April 2020 Market Commentary

Rule #1 – Don’t lose money. 

It sounds simple, but in practice, it can be quite a challenge.  Still, as challenging as it may seem at times, it remains the foundation for how we manage money and risk in client accounts.  That doesn’t mean our accounts won’t show negative returns in downturns/difficult periods.  But it does mean that our focus is on limiting that downside as much as possible.

We mentioned last month how the markets were starting to take a break from the drastic sell-off we saw in late-February and early-March.  Through April, there have been rebounds of varying success across the major market indices.  One of the stronger rebounds has been in the NASDAQ (where we’ve focused our investing), while one of the weaker has been in Small Cap stocks.  The S&P 500 has been somewhere in between.

None of the above market indices are positive on their year-to-date numbers as of today (April 23rd, 2020), but the NASDAQ could be close to positive if Friday is good.  But luckily, that is not the case for a handful of our strategy models.  On the whole, we’re seeing less than market losses, with some of our strategies showing positive returns year to date.  Because we are active managers, we were able to avoid the majority of the market’s downside, and we aim to be able to repeat that to the best of our ability as the markets and economy continue to adjust.

The consensus we’re seeing from investor surveys, sentiment, and other advisors is that, at some point, everyone seems to be expecting the market to re-test the lows we saw in March of this year.  If a recession is still game-on, then it’s just a matter of when.  However, right now, we see more signs of strength than signs of weakness.  Not fighting that, we’ll remain cautiously invested while that remains true.

Meanwhile, the long-term market trend data we follow still suggests a negative bias, so we’ll remain quick to sell if we see an increase of volatility (see VIX chart from last month) or money flowing out of the market. 

Oil – ok, this one is pretty crazy.  Below is a chart of the USO (an ETF that tracks the futures contracts of the WTI Oil market).  I didn’t think I’d ever see the price of oil go this low in my lifetime, but here it is.  The red arrow points to the current price of the ETF.  After being somewhat stable in the $40-50 range, and then in the $10-15 range, we’re now much lower in the $2.50 area. 

What happened?  With no one willing to take delivery of physical oil due to the low prices (and low demand), the futures contracts (which are a contract to buy at a set price, often used by airlines) went negative.
That is something we’ve never seen before.  But luckily it had minimal effect on us, as we’ve been avoiding the Energy sector for quite some time now.

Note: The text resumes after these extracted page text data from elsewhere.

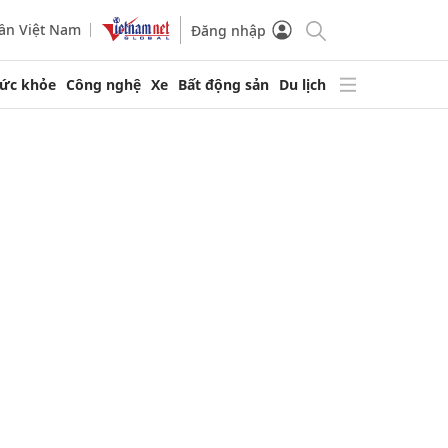
ần Việt Nam
Đăng nhập
ức khỏe
Công nghệ
Xe
Bất động sản
Du lịch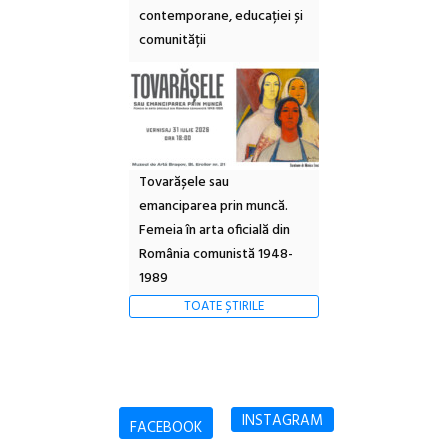
contemporane, educației și
comunității
Tovarășele sau
emanciparea prin muncă.
Femeia în arta oficială din
România comunistă 1948-
1989
TOATE ȘTIRILE
INSTAGRAM
FACEBOOK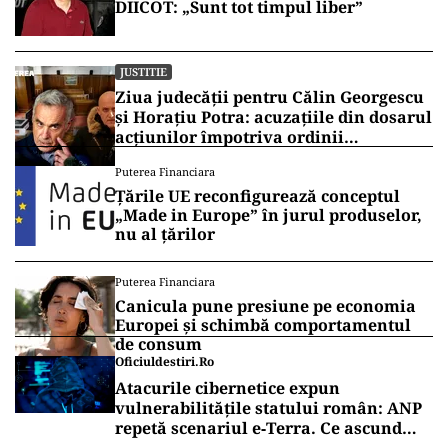
DIICOT: „Sunt tot timpul liber”
JUSTITIE
Ziua judecății pentru Călin Georgescu
și Horațiu Potra: acuzațiile din dosarul
acțiunilor împotriva ordinii
constituționale, pe masa judecătorilor
Puterea Financiara
de la Înalta Curte
Țările UE reconfigurează conceptul
„Made in Europe” în jurul produselor,
nu al țărilor
Puterea Financiara
Canicula pune presiune pe economia
Europei și schimbă comportamentul
de consum
Oficiuldestiri.ro
Atacurile cibernetice expun
vulnerabilitățile statului român: ANP
repetă scenariul e‑Terra. Ce ascund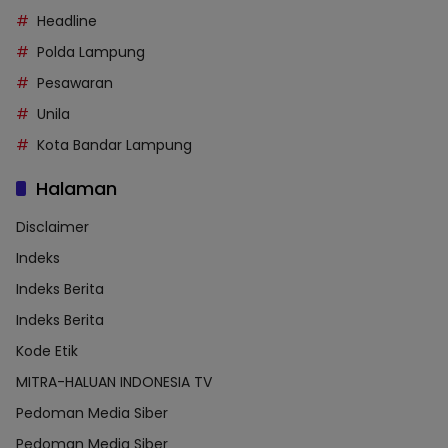
Headline
Polda Lampung
Pesawaran
Unila
Kota Bandar Lampung
Halaman
Disclaimer
Indeks
Indeks Berita
Indeks Berita
Kode Etik
MITRA-HALUAN INDONESIA TV
Pedoman Media Siber
Pedoman Media Siber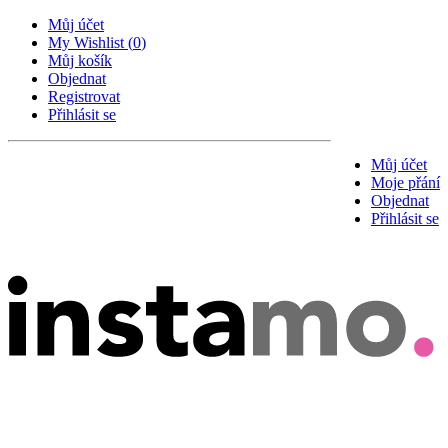
Můj účet
My Wishlist
(
0
)
Můj košík
Objednat
Registrovat
Přihlásit se
Můj účet
Moje přání
Objednat
Přihlásit se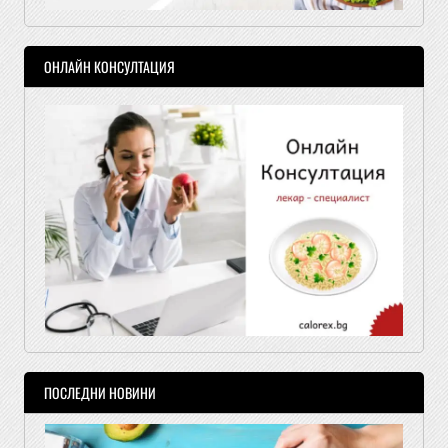
ОНЛАЙН КОНСУЛТАЦИЯ
ПОСЛЕДНИ НОВИНИ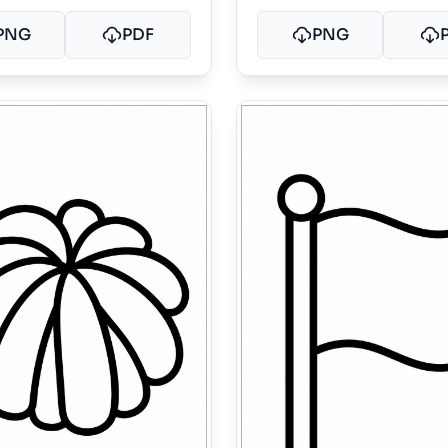
PNG
PDF
PNG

Fourteen-year chart of the USO (WTI Oil ETF) Source: Stockcharts.com2

Bonds – the bond market seems to be calming down after its liquidity problems in late March. And many of the hardest-hit areas are recovering, albeit slowly. Many segments of the bond market got so oversold that there are now some good values out there. We will strategically continue to hold or add to some of our bond holdings, as the data suggests.

Our Enhanced Index strategy, tracked at Theta Research, is ranking very well nationally against other investment strategies. We believe this is primarily due to its signal to hold a Money Market fund from two days after the top in February to two days after the bottom in March. For the past few years, this core thinking has been driving much of what we do.  It is amazing to see it do well against some great names in the investment management universe.

We hope everyone is staying safe and healthy, and I don’t know about you, but I’m ready to travel for a summer vacation. But who knows if that will be possible at this point. Here’s to hoping!




1 The Standard and Poor’s 500 is an unmanaged, capitalization-weighted benchmark that tracks broad-based changes in the U.S. stock market. This index of 500 common stocks is comprised of 400 industrial, 20 transportation, 40 utility, and 40 financial companies representing major U.S. industry sectors. The index is calculated on a total return basis with dividends reinvested and is not available for direct investment.
 
2 Charts are for informational purposes only and are not intended to be a projection or prediction of current or future performance of any specific product. All financial products have an element of risk and may experience loss. Past performance is not indicative of future results.